Marlins' No. 8 prospect allows three hits, fans seven in eight frames

Right-hander Jose Urena delivered his third scoreless outing of the season for Jacksonville. (Ed Gardner)

By Mark Emery / | June 6, 2014 1:05 AM ET

Midway through his outing Thursday, Jacksonville starter Jose Urena picked up the scent of a complete-game shutout, and he might have accomplished the feat if the Marlins didn't value his future so much.

Following his third allowed hit, Miami's No. 8 prospect retired the next 11 Tennessee hitters. He ended the eighth at a season-high 104 pitches and didn't get a chance to pitch the ninth as the Suns beat the Smokies, 6-0, at The Baseball Grounds of Jacksonville.

"I think he was trying to sniff a complete game there," Suns skipper Andy Barkett said. "He ran his pitch count up a little bit. I think he was really wanting that complete-game shutout. He just hit another gear, it seemed like, in the second half of the game. ... He was in complete control."

Though not a Southern League All-Star like fellow Marlins pitching prospects Andrew Heaney and Justin Nicolino, Urena has largely been effective for Jacksonville in his first Double-A season, posting a 6-3 record and a 4.22 ERA over 12 games. In his three worst starts, he surrendered 19 of his 33 earned runs.

But Thursday was not the first time the 22-year-old has demonstrated an ability to dominate. He struck out seven and walked just one in his third scoreless outing of the season.

"At times he's showed it," Barkett said. "He's had some bumps in the road. But overall the kid's making adjustments, and he's starting to establish himself as one of the better right-handed arms in the league."

The Dominican Republic native gave up a first-inning double to Brady Shoemaker, a leadoff single to No. 2 Cubs prospect Kris Bryant to start the fourth and a double to Elliot Soto in the fifth. He issued his lone walk to Taylor Davis with two outs in the second. His seven strikeouts and eight innings both tied season highs.

"He was real aggressive, attacking the strike zone," Barkett said. "His fastball had a lot of life. He was using his breaking pitches well, and you could just tell he was sniffing a victory from the first pitch of the game.

"I mean, eight scoreless, there's not much more you can ask for. So I thought he did a great job."

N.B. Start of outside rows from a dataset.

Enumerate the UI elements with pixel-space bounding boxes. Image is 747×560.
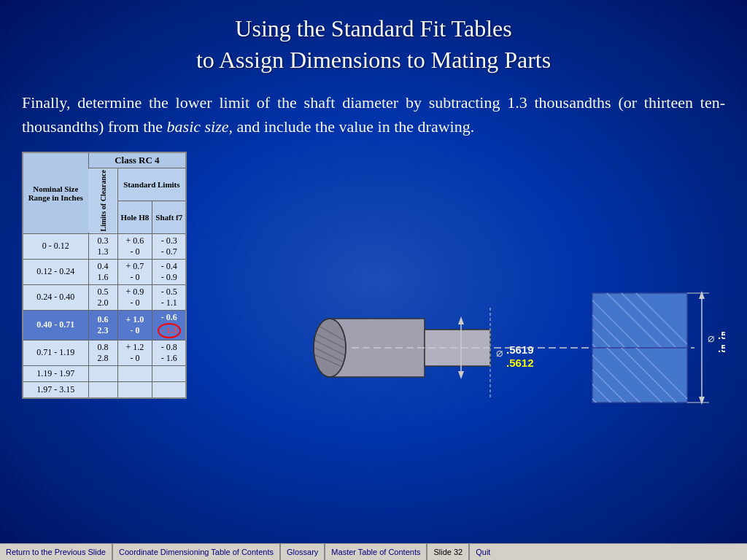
class-header: Class RC 4 xyxy=(88,152,186,168)
table-row-hole: + 0.7- 0 xyxy=(117,259,152,284)
title-line2: to Assign Dimensions to Mating Parts xyxy=(196,47,551,73)
table-row-range: 0.12 - 0.24 xyxy=(23,259,88,284)
table-row-shaft: - 0.5- 1.1 xyxy=(152,284,186,310)
quit-btn[interactable]: Quit xyxy=(470,544,496,560)
table-row-range: 1.19 - 1.97 xyxy=(23,365,88,381)
table-row: 0.40 - 0.710.62.3+ 1.0- 0- 0.6- 1.3 xyxy=(23,310,186,340)
table-row-limits xyxy=(88,381,117,398)
table-row-hole: + 0.6- 0 xyxy=(117,233,152,259)
table-row-shaft: - 0.3- 0.7 xyxy=(152,233,186,259)
table-row-hole: + 1.2- 0 xyxy=(117,340,152,365)
table-row-shaft: - 0.8- 1.6 xyxy=(152,340,186,365)
master-table-btn[interactable]: Master Table of Contents xyxy=(325,544,427,560)
engineering-diagram: ⌀ .5619 .5612 xyxy=(299,246,725,450)
glossary-btn[interactable]: Glossary xyxy=(281,544,325,560)
table-row-range: 0.40 - 0.71 xyxy=(23,310,88,340)
table-row: 1.97 - 3.15 xyxy=(23,381,186,398)
table-row: 0.12 - 0.240.41.6+ 0.7- 0- 0.4- 0.9 xyxy=(23,259,186,284)
table-row: 1.19 - 1.97 xyxy=(23,365,186,381)
coord-table-btn[interactable]: Coordinate Dimensioning Table of Content… xyxy=(113,544,281,560)
nominal-header: Nominal Size Range in Inches xyxy=(23,152,88,233)
prev-slide-btn[interactable]: Return to the Previous Slide xyxy=(0,544,113,560)
main-content-row: Nominal Size Range in Inches Class RC 4 … xyxy=(22,152,725,543)
table-row-shaft xyxy=(152,381,186,398)
table-row-hole xyxy=(117,365,152,381)
limits-header: Limits of Clearance xyxy=(88,168,117,233)
svg-rect-25 xyxy=(592,348,687,402)
table-row-hole: + 1.0- 0 xyxy=(117,310,152,340)
table-row-shaft xyxy=(152,365,186,381)
table-row-range: 0 - 0.12 xyxy=(23,233,88,259)
svg-rect-15 xyxy=(592,293,687,348)
shaft-header: Shaft f7 xyxy=(152,201,186,234)
diameter-symbol-right: ⌀ xyxy=(708,332,715,344)
master-table-link[interactable]: Master Table of Contents xyxy=(331,548,420,556)
quit-link[interactable]: Quit xyxy=(476,548,490,556)
table-row-range: 1.97 - 3.15 xyxy=(23,381,88,398)
table-row-hole xyxy=(117,381,152,398)
table-row-limits: 0.82.8 xyxy=(88,340,117,365)
content-area: Finally, determine the lower limit of th… xyxy=(0,83,747,543)
title-area: Using the Standard Fit Tables to Assign … xyxy=(0,0,747,83)
paragraph-italic: basic size xyxy=(167,117,229,136)
table-row: 0.71 - 1.190.82.8+ 1.2- 0- 0.8- 1.6 xyxy=(23,340,186,365)
table-row-range: 0.71 - 1.19 xyxy=(23,340,88,365)
slide-num-text: Slide 32 xyxy=(433,548,462,556)
table-row: 0.24 - 0.400.52.0+ 0.9- 0- 0.5- 1.1 xyxy=(23,284,186,310)
table-row-shaft: - 0.6- 1.3 xyxy=(152,310,186,340)
slide-container: Using the Standard Fit Tables to Assign … xyxy=(0,0,747,560)
dim1-upper: .5619 xyxy=(506,343,534,356)
table-row-range: 0.24 - 0.40 xyxy=(23,284,88,310)
table-section: Nominal Size Range in Inches Class RC 4 … xyxy=(22,152,285,543)
fit-table: Nominal Size Range in Inches Class RC 4 … xyxy=(22,152,187,398)
table-row-limits: 0.52.0 xyxy=(88,284,117,310)
table-row-limits: 0.62.3 xyxy=(88,310,117,340)
main-paragraph: Finally, determine the lower limit of th… xyxy=(22,90,725,139)
coord-table-link[interactable]: Coordinate Dimensioning Table of Content… xyxy=(119,548,274,556)
slide-title: Using the Standard Fit Tables to Assign … xyxy=(29,13,718,76)
glossary-link[interactable]: Glossary xyxy=(287,548,318,556)
table-row-limits: 0.41.6 xyxy=(88,259,117,284)
title-line1: Using the Standard Fit Tables xyxy=(235,15,511,42)
table-row: 0 - 0.120.31.3+ 0.6- 0- 0.3- 0.7 xyxy=(23,233,186,259)
dim2-upper: .5635 xyxy=(718,329,725,341)
dim1-lower: .5612 xyxy=(506,357,534,369)
diagram-section: ⌀ .5619 .5612 xyxy=(299,152,725,543)
std-limits-header: Standard Limits xyxy=(117,168,186,201)
table-row-limits: 0.31.3 xyxy=(88,233,117,259)
hole-header: Hole H8 xyxy=(117,201,152,234)
table-row-limits xyxy=(88,365,117,381)
slide-number: Slide 32 xyxy=(427,544,470,560)
table-row-shaft: - 0.4- 0.9 xyxy=(152,259,186,284)
bottom-bar: Return to the Previous Slide Coordinate … xyxy=(0,543,747,560)
dim2-lower: .5625 xyxy=(718,342,725,354)
prev-slide-link[interactable]: Return to the Previous Slide xyxy=(6,548,106,556)
table-row-hole: + 0.9- 0 xyxy=(117,284,152,310)
paragraph-text2: , and include the value in the drawing. xyxy=(229,117,475,136)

Urena might have derived even more satisfaction by something he did at the plate. With two on and no outs in the sixth, he successfully bunted for his first hit of the season. The right-hander had been 0-for-12 on the year.

"He was [excited]," Barkett said. "It's been a long time coming. He got down a nice bunt, and he can run pretty good. He's a really good athlete and was able to beat it out."

While Urena might one day bat in Marlins Park, it will be his pitching that gets him there.

"He can't really improve much more -- eight scoreless with three hits," Barkett said. "He's just got to keep going, just keep building off of his outings and continuing to make adjustments like he's doing. Tonight was as good as he's been all year. If he can maintain this type of approach, he's going to be something special."